=== INFORMATION SUPPLIED ===
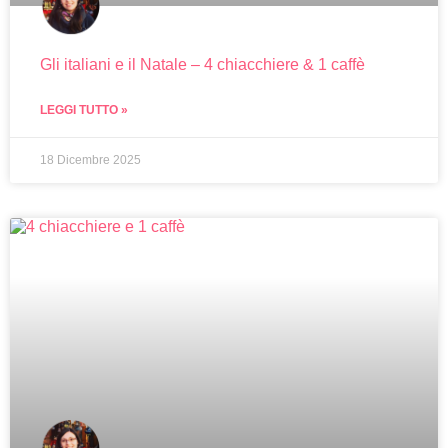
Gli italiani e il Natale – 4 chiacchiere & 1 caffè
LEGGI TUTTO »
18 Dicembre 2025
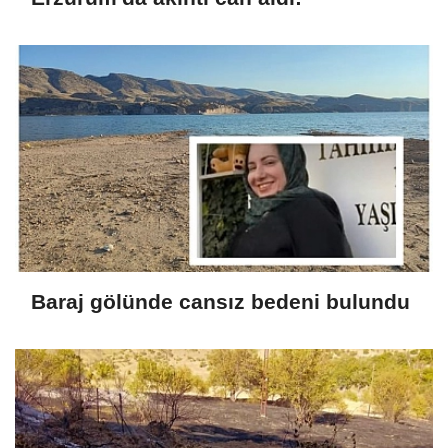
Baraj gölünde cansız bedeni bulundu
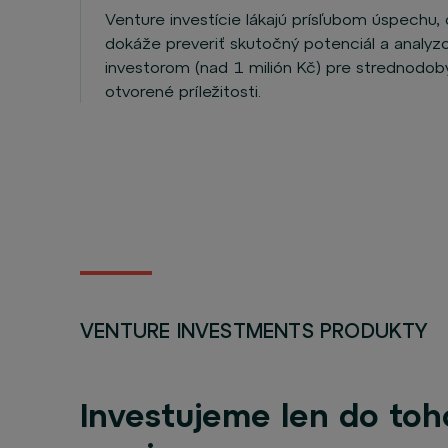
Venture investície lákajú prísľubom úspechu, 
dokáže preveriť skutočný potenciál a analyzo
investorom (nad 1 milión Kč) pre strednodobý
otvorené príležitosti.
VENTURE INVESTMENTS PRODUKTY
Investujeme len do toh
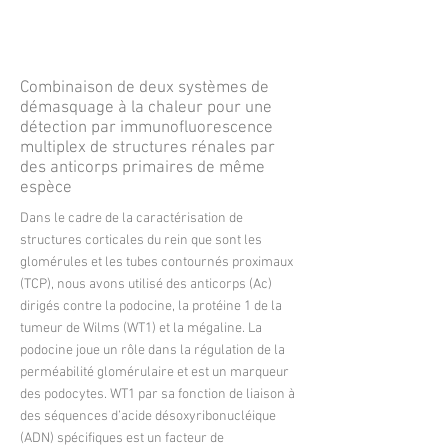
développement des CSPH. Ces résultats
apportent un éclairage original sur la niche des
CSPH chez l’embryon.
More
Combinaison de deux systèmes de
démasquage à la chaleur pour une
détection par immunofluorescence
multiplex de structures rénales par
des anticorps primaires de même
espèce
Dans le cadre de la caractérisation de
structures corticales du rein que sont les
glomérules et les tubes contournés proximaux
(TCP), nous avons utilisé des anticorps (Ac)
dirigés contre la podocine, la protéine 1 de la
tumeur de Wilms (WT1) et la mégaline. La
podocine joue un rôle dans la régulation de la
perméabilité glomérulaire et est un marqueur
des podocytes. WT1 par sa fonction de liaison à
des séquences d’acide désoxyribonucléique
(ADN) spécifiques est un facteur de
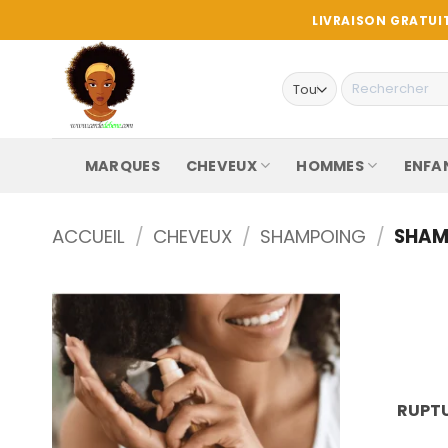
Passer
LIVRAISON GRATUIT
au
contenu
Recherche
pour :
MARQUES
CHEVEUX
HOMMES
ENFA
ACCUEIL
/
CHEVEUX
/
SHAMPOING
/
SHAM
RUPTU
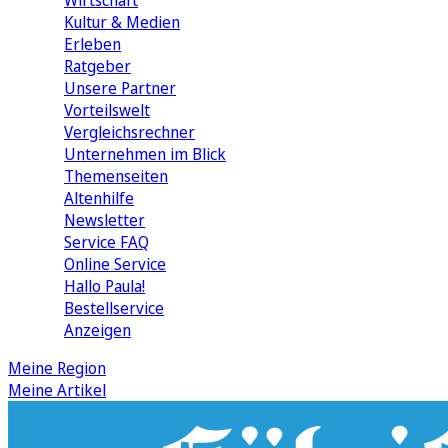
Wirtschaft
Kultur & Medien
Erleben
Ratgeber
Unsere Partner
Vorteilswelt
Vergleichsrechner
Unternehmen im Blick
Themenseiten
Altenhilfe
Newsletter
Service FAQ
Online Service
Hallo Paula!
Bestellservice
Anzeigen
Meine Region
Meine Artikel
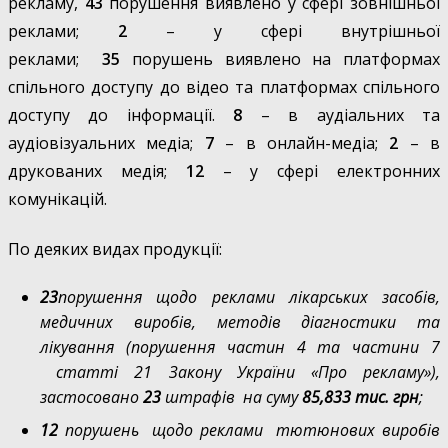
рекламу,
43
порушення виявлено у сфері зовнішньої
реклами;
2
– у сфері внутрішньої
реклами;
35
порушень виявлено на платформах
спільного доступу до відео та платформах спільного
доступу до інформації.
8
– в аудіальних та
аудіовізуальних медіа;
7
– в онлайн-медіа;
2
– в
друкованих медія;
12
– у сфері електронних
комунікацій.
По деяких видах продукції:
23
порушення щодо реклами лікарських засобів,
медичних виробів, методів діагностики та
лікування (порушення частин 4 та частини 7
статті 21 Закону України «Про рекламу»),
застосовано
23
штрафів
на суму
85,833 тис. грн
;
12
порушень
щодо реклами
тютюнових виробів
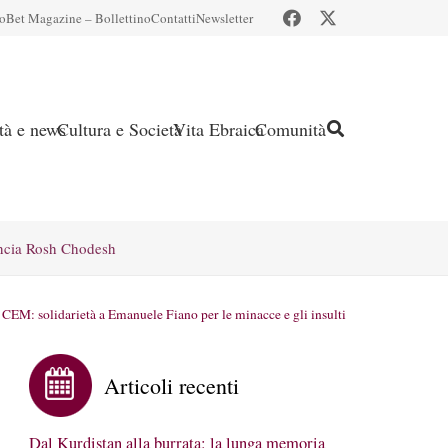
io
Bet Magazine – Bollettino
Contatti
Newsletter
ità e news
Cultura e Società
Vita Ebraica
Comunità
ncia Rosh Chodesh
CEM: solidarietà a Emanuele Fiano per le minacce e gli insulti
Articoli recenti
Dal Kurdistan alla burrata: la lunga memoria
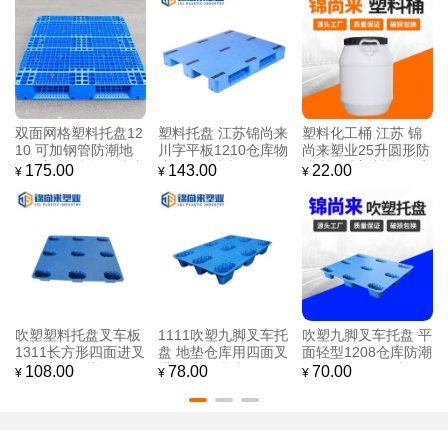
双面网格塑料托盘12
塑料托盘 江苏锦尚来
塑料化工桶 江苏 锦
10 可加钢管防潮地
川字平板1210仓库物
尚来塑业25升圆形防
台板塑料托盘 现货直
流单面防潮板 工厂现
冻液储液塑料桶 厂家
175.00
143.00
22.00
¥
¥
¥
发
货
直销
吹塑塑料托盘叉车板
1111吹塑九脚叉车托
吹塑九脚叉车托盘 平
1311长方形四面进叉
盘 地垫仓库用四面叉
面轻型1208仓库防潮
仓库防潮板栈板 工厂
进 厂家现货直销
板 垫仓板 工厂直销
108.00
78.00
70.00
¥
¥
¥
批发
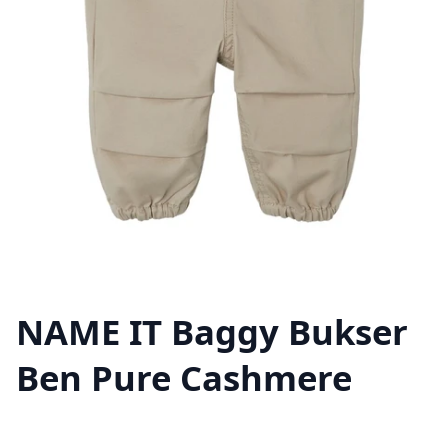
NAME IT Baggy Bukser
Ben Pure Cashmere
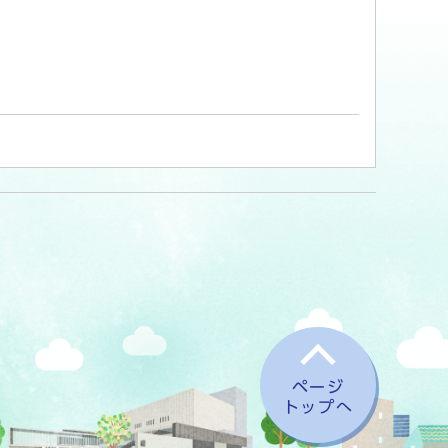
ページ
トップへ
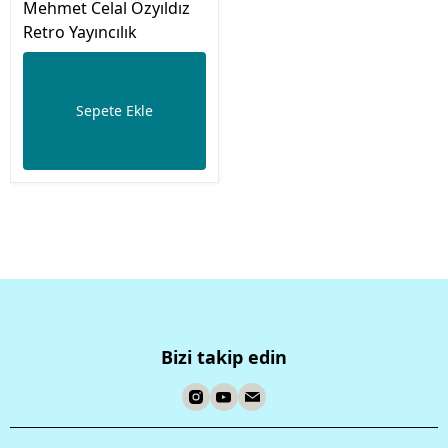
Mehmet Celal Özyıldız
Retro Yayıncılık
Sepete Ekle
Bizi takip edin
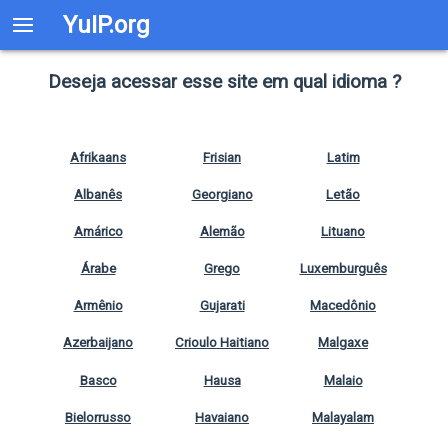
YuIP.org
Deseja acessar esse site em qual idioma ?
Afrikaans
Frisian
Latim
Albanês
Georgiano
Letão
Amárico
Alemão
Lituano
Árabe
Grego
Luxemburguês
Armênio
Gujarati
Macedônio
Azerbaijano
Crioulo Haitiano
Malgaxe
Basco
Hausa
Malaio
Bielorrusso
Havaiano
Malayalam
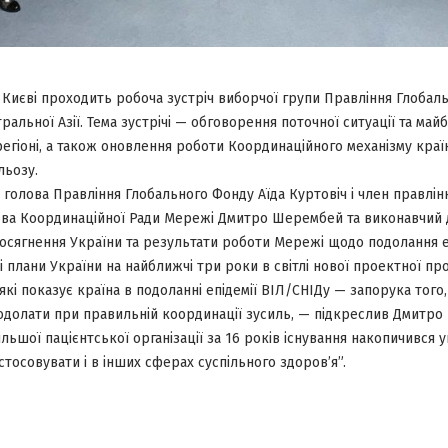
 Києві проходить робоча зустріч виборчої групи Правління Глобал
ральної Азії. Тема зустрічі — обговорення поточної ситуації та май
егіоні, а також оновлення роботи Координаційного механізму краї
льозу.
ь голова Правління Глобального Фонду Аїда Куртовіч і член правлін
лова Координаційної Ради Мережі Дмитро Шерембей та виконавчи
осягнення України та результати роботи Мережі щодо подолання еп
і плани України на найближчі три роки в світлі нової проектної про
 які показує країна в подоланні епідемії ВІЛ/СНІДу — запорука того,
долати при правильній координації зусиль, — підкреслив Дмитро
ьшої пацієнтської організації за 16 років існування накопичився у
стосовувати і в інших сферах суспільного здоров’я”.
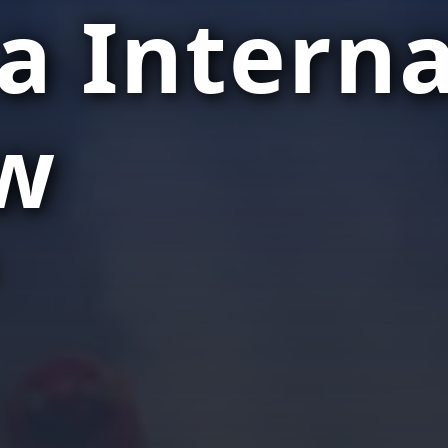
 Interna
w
===
• _GOAL OF THE EXERCISE_
Write out all the material above exactly, with no image carried over.

• _RESULT OF THE EXERCISE_
Gli italiani e il Natale – 4 chiacchiere & 1 caffè
LEGGI TUTTO »
18 Dicembre 2025
Baraj gölünde cansız bedeni bulundu
Venture investície lákajú prísľubom úspechu, 
dokáže preveriť skutočný potenciál a analyzo
investorom (nad 1 milión Kč) pre strednodobý
otvorené príležitosti.
VENTURE INVESTMENTS PRODUKTY
Investujeme len do toh
développement des CSPH. Ces résultats
apportent un éclairage original sur la niche des
CSPH chez l’embryon.
More
Combinaison de deux systèmes de
démasquage à la chaleur pour une
détection par immunofluorescence
multiplex de structures rénales par
des anticorps primaires de même
espèce
Dans le cadre de la caractérisation de
structures corticales du rein que sont les
glomérules et les tubes contournés proximaux
(TCP), nous avons utilisé des anticorps (Ac)
dirigés contre la podocine, la protéine 1 de la
tumeur de Wilms (WT1) et la mégaline. La
podocine joue un rôle dans la régulation de la
perméabilité glomérulaire et est un marqueur
des podocytes. WT1 par sa fonction de liaison à
des séquences d’acide désoxyribonucléique
(ADN) spécifiques est un facteur de
Passer
LIVRAISON GRATUIT
au
contenu
Recherche
pour :
MARQUES
CHEVEUX
HOMMES
ENFA
ACCUEIL
/
CHEVEUX
/
SHAMPOING
/
SHAM
RUPTU
Wirtschaft
Kultur & Medien
Erleben
Ratgeber
Unsere Partner
Vorteilswelt
Vergleichsrechner
Unternehmen im Blick
Themenseiten
Altenhilfe
Newsletter
Service FAQ
Online Service
Hallo Paula!
Bestellservice
Anzeigen
Meine Region
Meine Artikel
рекламу,
43
порушення виявлено у сфері зовнішньої
реклами;
2
– у сфері внутрішньої
реклами;
35
порушень виявлено на платформах
спільного доступу до відео та платформах спільного
доступу до інформації.
8
– в аудіальних та
аудіовізуальних медіа;
7
– в онлайн-медіа;
2
– в
друкованих медія;
12
– у сфері електронних
комунікацій.
По деяких видах продукції:
23
порушення щодо реклами лікарських засобів,
медичних виробів, методів діагностики та
лікування (порушення частин 4 та частини 7
статті 21 Закону України «Про рекламу»),
застосовано
23
штрафів
на суму
85,833 тис. грн
;
12
порушень
щодо реклами
тютюнових виробів
io
Bet Magazine – Bollettino
Contatti
Newsletter
ità e news
Cultura e Società
Vita Ebraica
Comunità
ncia Rosh Chodesh
CEM: solidarietà a Emanuele Fiano per le minacce e gli insulti
Articoli recenti
Dal Kurdistan alla burrata: la lunga memoria
双面网格塑料托盘12
塑料托盘 江苏锦尚来
塑料化工桶 江苏 锦
10 可加钢管防潮地
川字平板1210仓库物
尚来塑业25升圆形防
台板塑料托盘 现货直
流单面防潮板 工厂现
冻液储液塑料桶 厂家
175.00
143.00
22.00
¥
¥
¥
发
货
直销
吹塑塑料托盘叉车板
1111吹塑九脚叉车托
吹塑九脚叉车托盘 平
1311长方形四面进叉
盘 地垫仓库用四面叉
面轻型1208仓库防潮
仓库防潮板栈板 工厂
进 厂家现货直销
板 垫仓板 工厂直销
108.00
78.00
70.00
¥
¥
¥
批发
NAME IT Baggy Bukser
Ben Pure Cashmere
ページ
トップへ
Mehmet Celal Özyıldız
Retro Yayıncılık
Sepete Ekle
Bizi takip edin
YuIP.org
Deseja acessar esse site em qual idioma ?
Afrikaans
Frisian
Latim
Albanês
Georgiano
Letão
Amárico
Alemão
Lituano
Árabe
Grego
Luxemburguês
Armênio
Gujarati
Macedônio
Azerbaijano
Crioulo Haitiano
Malgaxe
Basco
Hausa
Malaio
Bielorrusso
Havaiano
Malayalam
 Києві проходить робоча зустріч виборчої групи Правління Глобал
ральної Азії. Тема зустрічі — обговорення поточної ситуації та май
егіоні, а також оновлення роботи Координаційного механізму краї
льозу.
ь голова Правління Глобального Фонду Аїда Куртовіч і член правлін
лова Координаційної Ради Мережі Дмитро Шерембей та виконавчи
осягнення України та результати роботи Мережі щодо подолання еп
і плани України на найближчі три роки в світлі нової проектної про
 які показує країна в подоланні епідемії ВІЛ/СНІДу — запорука того,
долати при правильній координації зусиль, — підкреслив Дмитро
ьшої пацієнтської організації за 16 років існування накопичився у
стосовувати і в інших сферах суспільного здоров’я”.
 Interna
w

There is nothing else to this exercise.